Only the pictures are to be left out; return the rest of the data exactly as it stands.

***** Listed records

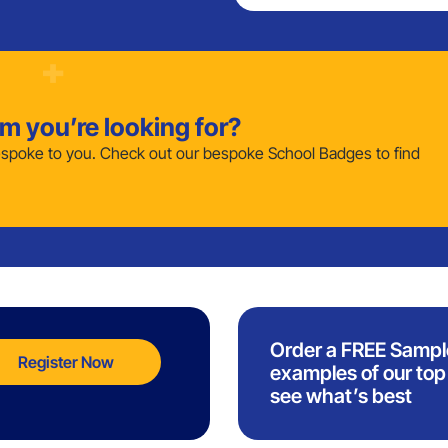
em you’re looking for?
poke to you. Check out our bespoke School Badges to find
Order a FREE Sampl
Register Now
examples of our top 
see what’s best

**********

## Reply to the task
em you’re looking for?
poke to you. Check out our bespoke School Badges to find
Order a FREE Sampl
Register Now
examples of our top 
see what’s best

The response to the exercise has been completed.